Like Connor, Gearing has been on the force 28 years. He worked 17 years in the detective bureau, climbing the ranks from detective to detective sergeant to detective captain, before becoming police chief.

As chief, Gearing said his main goal is to continue in the same direction as Connor, in particular when it comes to community relations. Connor, he said, opened up lines of communication with the community that he wants to preserve.

He also wants to tackle the department’s recruiting difficulties. Police work, he said, is not as popular as it once was, due to “public perception.”

“We’ve been portrayed in particular ways,” he said.

“Luckily, we don’t see that here in West Springfield,” he said. “We get great support from the administration and our community as a whole.”

He also said he’s looking for more diverse recruits.

“I want a better representation of our community,” he said. “Right now, our school system speaks 50 to 60 different languages, so I think the sky’s the limit.”

Once the staff levels are high enough, Gearing said, he wants to expand the traffic bureau and bring back the community policing unit.

“We’ve got to get back to the face-to-face interactions with the community, not just the cruiser driving by on the street,” he said.

Gearing agreed that the department needed a new police station, saying West Springfield is one of the last towns in the region that still hosts its police offices in its town hall.
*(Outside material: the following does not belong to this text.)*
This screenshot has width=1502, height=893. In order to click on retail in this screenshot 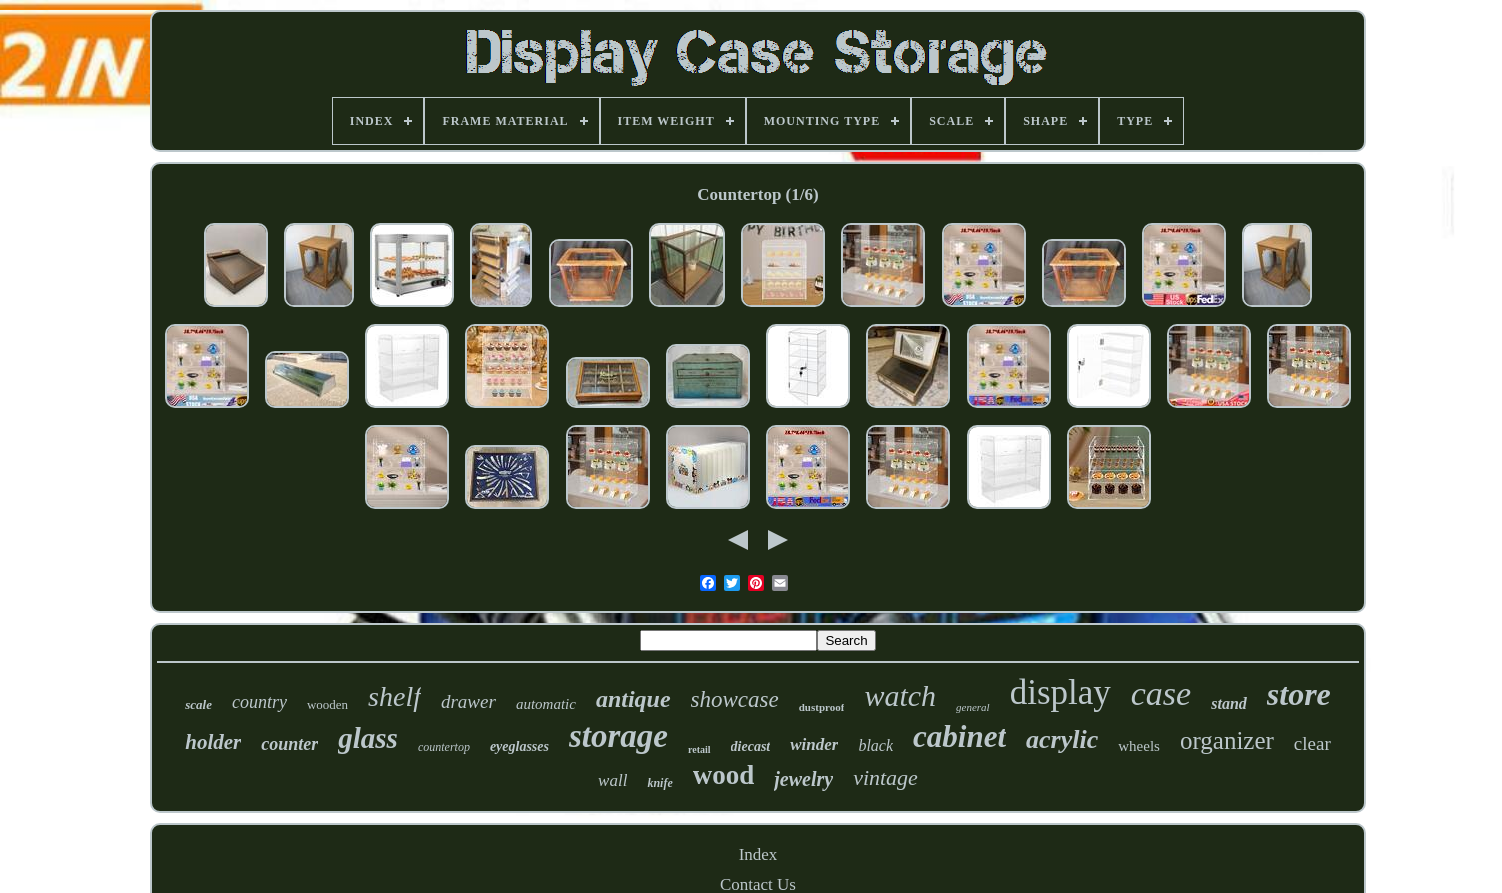, I will do `click(699, 749)`.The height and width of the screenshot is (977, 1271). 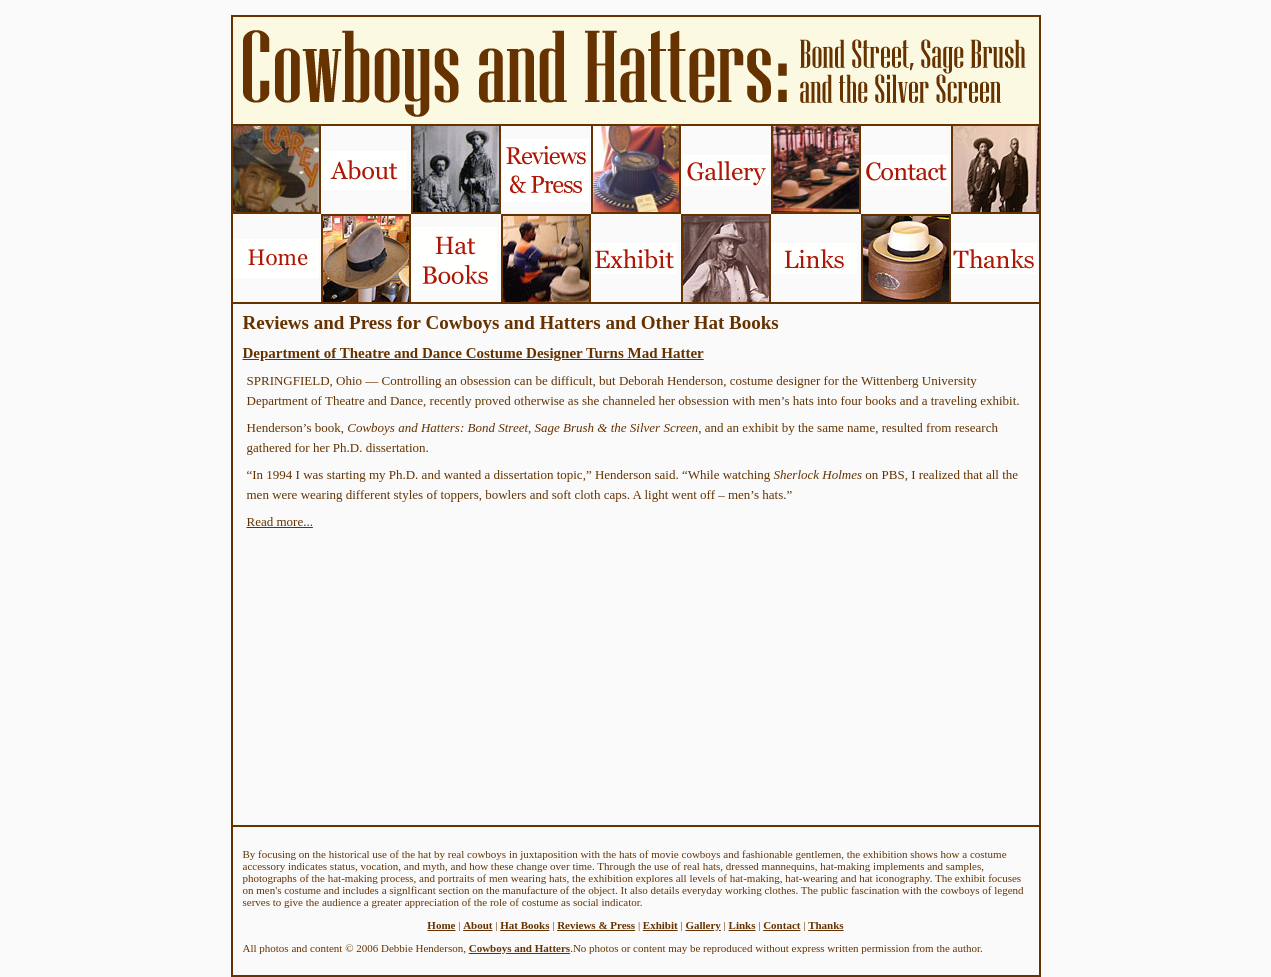 What do you see at coordinates (702, 925) in the screenshot?
I see `Gallery` at bounding box center [702, 925].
Connor previously told Reminder Publishing that the current police headquarters was outdated and, in some areas, decrepit. A new one, he said, would bring in new technology, help with recruitment and improve department morale.

Gearing was sworn in during a standing-room-only ceremony in the hall where the Town Council and School Committee meet. Reichelt gave a speech thanking Connor for his service and Gearing for stepping up to the plate.

“I have full faith in soon-to-be-Chief Gearing,” he said.

In his speech, Connor said Gearing was fit for the job due to his calm demeanor, people skills, humility and “articulate” speech in the face of stress. He thanked Gearing for his loyalty, guidance and friendship, and said he will have support from the force.

Connor gave Gearing advice he received from former chiefs, like to keep an eye on the budget, learn from others’ mistakes, and not forget where he came from. Some of his advice was tongue-in-cheek.

“If you see a light at the end of the tunnel after a crisis, it’s probably the light of a train coming your way,” he said.

Following this, Reichelt administered Gearing’s oath of office and Gearing’s wife Laurie fastened a police chief badge onto his uniform.

Gearing then gave his own speech, in which he said he took the job due to his love of the department.

“I love this job, also because of the men and women of this Police Department,” he said.

He also discussed the state of policing in 2024. He said officers needed to be sharper, smarter and more accurate than ever due to their every action being scrutinized and every sentence being recorded.

“Gone are the days when police simply need to serve and protect,” he said. “Now we must serve and protect with precision. West Springfield demands it, the district attorney’s office needs it and our integrity and honor requires the same,” he said.

However, he said this was not a detriment.

“I see this as law enforcement being better equipped and a reminder that our target moves constantly and we must remain fluid to meet this challenge head-on,” he said. “That’s not easy, I know, but the mantle of responsibility isn’t just a catchphrase. Police officer must accept this very responsibility knowing full well the never-ending demand.”

He also said one of West Springfield’s strengths is that it is a pro-police community.